PLoS Computational Biology (Nov 2007)
Using likelihood-free inference to compare evolutionary dynamics of the protein networks of H. pylori and P. falciparum.
Abstract
Gene duplication with subsequent interaction divergence is one of the primary driving forces in the evolution of genetic systems. Yet little is known about the precise mechanisms and the role of duplication divergence in the evolution of protein networks from the prokaryote and eukaryote domains. We developed a novel, model-based approach for Bayesian inference on biological network data that centres on approximate Bayesian computation, or likelihood-free inference. Instead of computing the intractable likelihood of the protein network topology, our method summarizes key features of the network and, based on these, uses a MCMC algorithm to approximate the posterior distribution of the model parameters. This allowed us to reliably fit a flexible mixture model that captures hallmarks of evolution by gene duplication and subfunctionalization to protein interaction network data of Helicobacter pylori and Plasmodium falciparum. The 80% credible intervals for the duplication-divergence component are [0.64, 0.98] for H. pylori and [0.87, 0.99] for P. falciparum. The remaining parameter estimates are not inconsistent with sequence data. An extensive sensitivity analysis showed that incompleteness of PIN data does not largely affect the analysis of models of protein network evolution, and that the degree sequence alone barely captures the evolutionary footprints of protein networks relative to other statistics.
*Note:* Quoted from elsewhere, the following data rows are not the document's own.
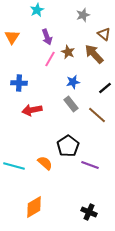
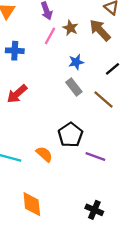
blue cross: (19, 83) -> (15, 51), moved
red arrow: (32, 110) -> (17, 94), moved, turned -30
orange diamond: (34, 207) -> (32, 204), turned -65

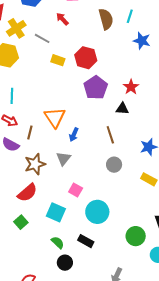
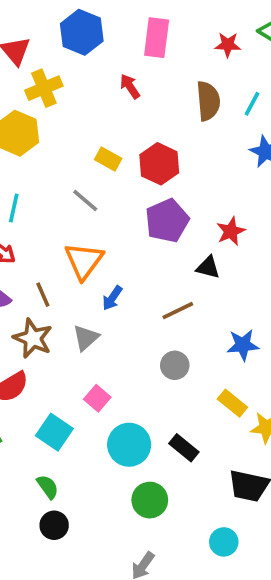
gray line: (42, 38) -> (85, 201), moved
brown line: (30, 133) -> (43, 295), moved, turned -48
brown line: (110, 135) -> (178, 311), turned 72
brown star: (35, 164) -> (33, 338), turned 30
green circle: (136, 236) -> (150, 500), moved
black rectangle: (86, 241) -> (184, 448), moved

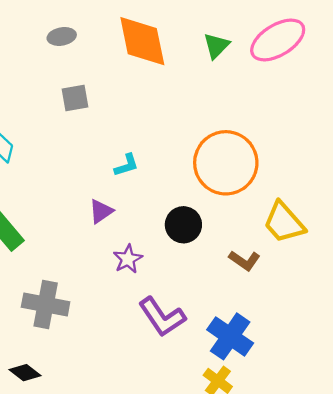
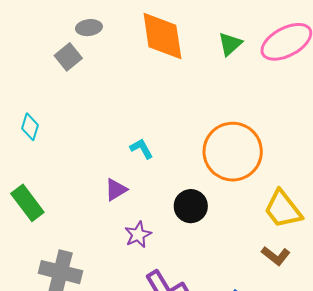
gray square: (75, 98) -> (68, 57), moved, turned -32
cyan L-shape: (126, 165) -> (142, 149), turned -105
brown L-shape: (245, 261) -> (276, 256), moved

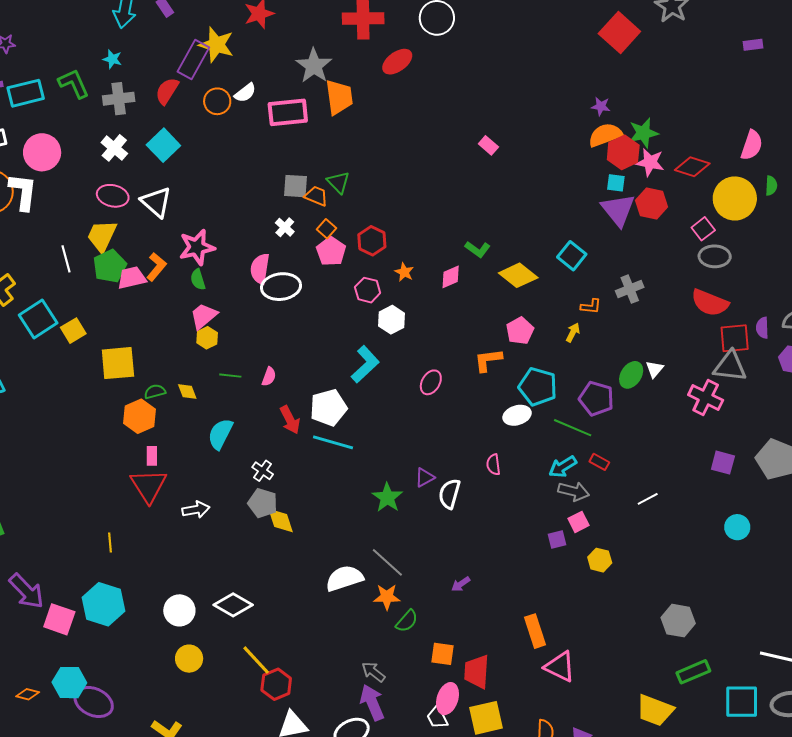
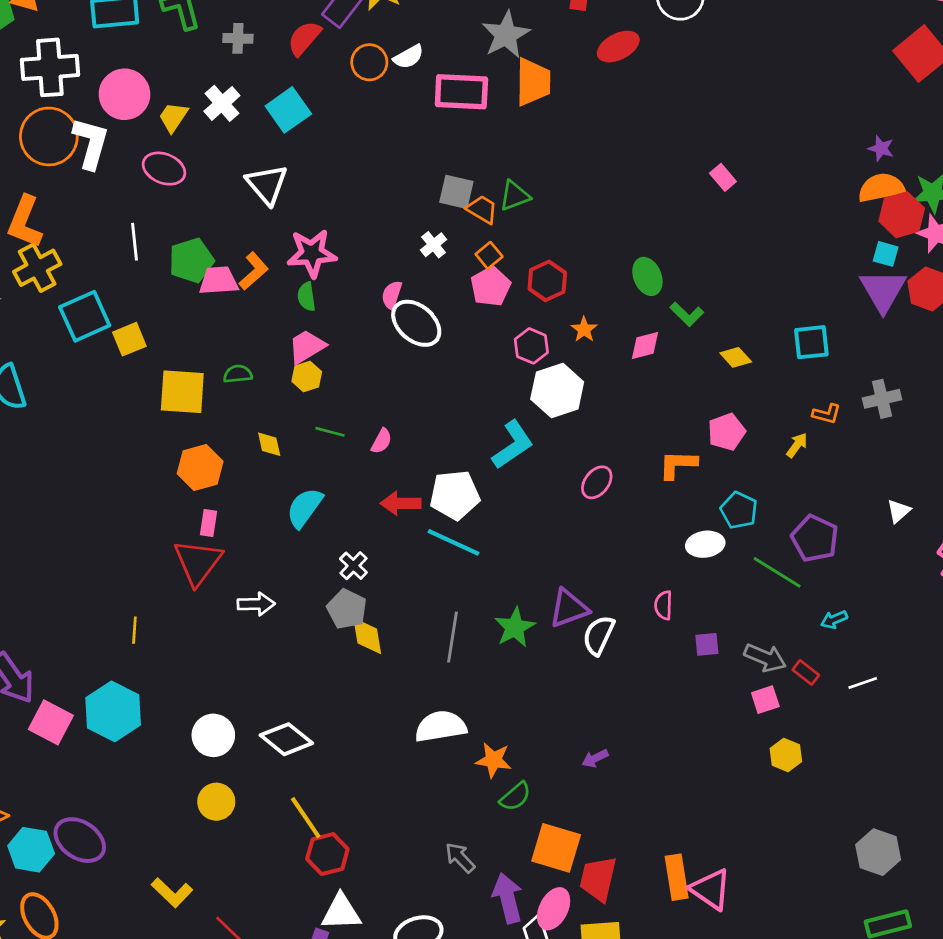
gray cross: (119, 99) -> (238, 38), size x0.7
green triangle: (338, 182) -> (515, 196), turned 45
pink ellipse: (113, 196) -> (164, 169), moved
yellow trapezoid: (102, 236) -> (173, 117), moved, size x0.7
cyan square: (572, 256) -> (811, 342), turned 36
pink semicircle: (260, 269) -> (392, 295), size x0.7
yellow diamond: (518, 275) -> (736, 357), size x0.6
white ellipse: (281, 287) -> (416, 323), turned 39
white hexagon: (392, 320) -> (557, 390), size x1.4
green ellipse: (631, 375) -> (647, 276), moved, turned -64
cyan pentagon: (538, 387) -> (739, 510), size x0.7
green semicircle: (155, 392) -> (238, 374), moved
red arrow: (290, 420) -> (401, 503), turned 108
red rectangle: (599, 462) -> (806, 672), moved
cyan arrow: (563, 467) -> (834, 620), moved, size x0.7
purple triangle: (425, 477) -> (569, 608), size x1.5
purple square: (557, 540) -> (707, 644), moved
gray line: (387, 562) -> (453, 637), moved, turned 48
orange rectangle: (535, 631) -> (677, 877), moved
orange square: (442, 654) -> (556, 848), size x1.5
cyan hexagon: (69, 683) -> (31, 850), moved
purple arrow: (372, 702) -> (508, 898), moved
Our likelihood-free inference approach enables a fully Bayesian analysis of a complex and highly stochastic system that is otherwise intractable at present. Modelling the evolutionary history of PIN data, it transpires that only the simultaneous analysis of several global aspects of protein networks enables credible and consistent inference to be made from available datasets. Our results indicate that gene duplication has played a larger part in the network evolution of the eukaryote than in the prokaryote, and suggests that single gene duplications with immediate divergence alone may explain more than 60% of biological network data in both domains.